● **What to produce**: When you reach the line containing "Скачать Rfs pro" in the records below, start copying exactly, and stop once you have copied the line containing "Google Play".

● **Data shown**:
■ ■ ■ ■ ■ ■ ■

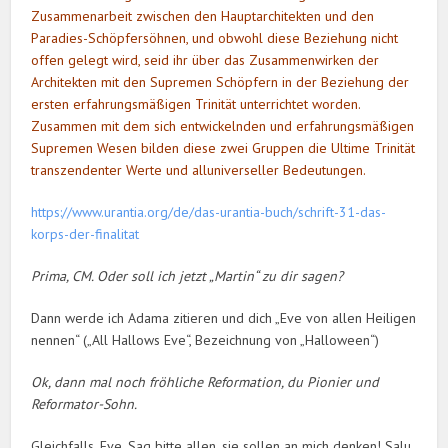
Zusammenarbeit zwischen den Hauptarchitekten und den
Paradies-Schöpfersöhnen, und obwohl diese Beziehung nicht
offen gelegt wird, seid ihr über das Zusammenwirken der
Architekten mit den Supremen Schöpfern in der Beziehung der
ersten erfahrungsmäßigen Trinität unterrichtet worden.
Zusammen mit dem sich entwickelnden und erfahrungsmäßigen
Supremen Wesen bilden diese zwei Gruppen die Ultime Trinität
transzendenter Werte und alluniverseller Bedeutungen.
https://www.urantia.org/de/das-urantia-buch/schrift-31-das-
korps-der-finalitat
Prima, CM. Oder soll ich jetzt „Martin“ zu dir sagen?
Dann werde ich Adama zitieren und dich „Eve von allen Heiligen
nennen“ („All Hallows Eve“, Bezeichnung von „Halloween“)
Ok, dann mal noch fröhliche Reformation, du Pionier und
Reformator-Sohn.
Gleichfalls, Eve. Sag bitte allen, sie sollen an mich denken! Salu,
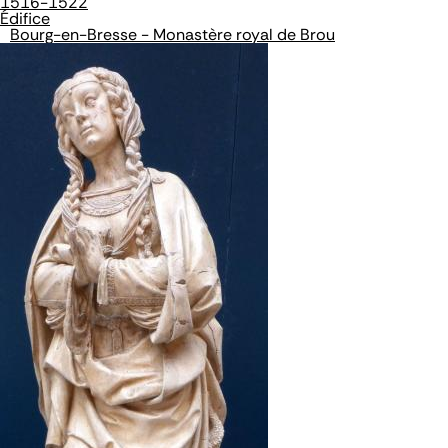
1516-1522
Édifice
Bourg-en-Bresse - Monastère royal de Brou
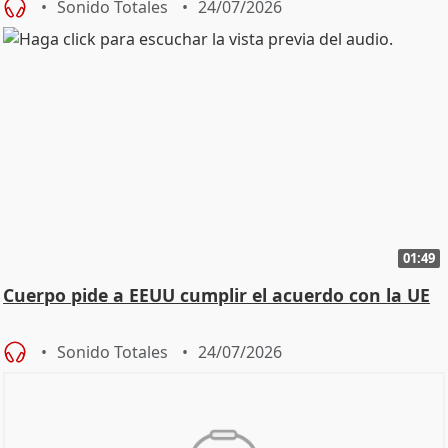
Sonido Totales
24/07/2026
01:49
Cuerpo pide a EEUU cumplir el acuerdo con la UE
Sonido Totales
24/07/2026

■ ■ ■ ■ ■ ■ ■

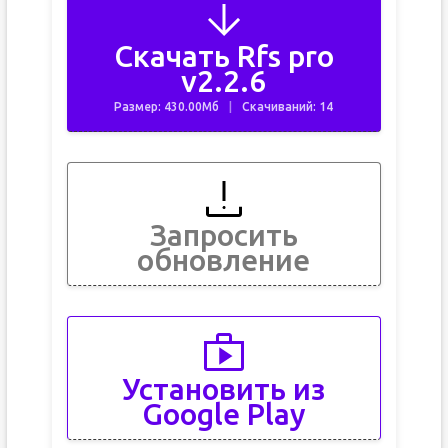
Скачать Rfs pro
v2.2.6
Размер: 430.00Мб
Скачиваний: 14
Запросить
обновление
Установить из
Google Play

■ ■ ■ ■ ■ ■ ■

● **Result for this exercise**:
Скачать Rfs pro
v2.2.6
Размер: 430.00Мб
Скачиваний: 14
Запросить
обновление
Установить из
Google Play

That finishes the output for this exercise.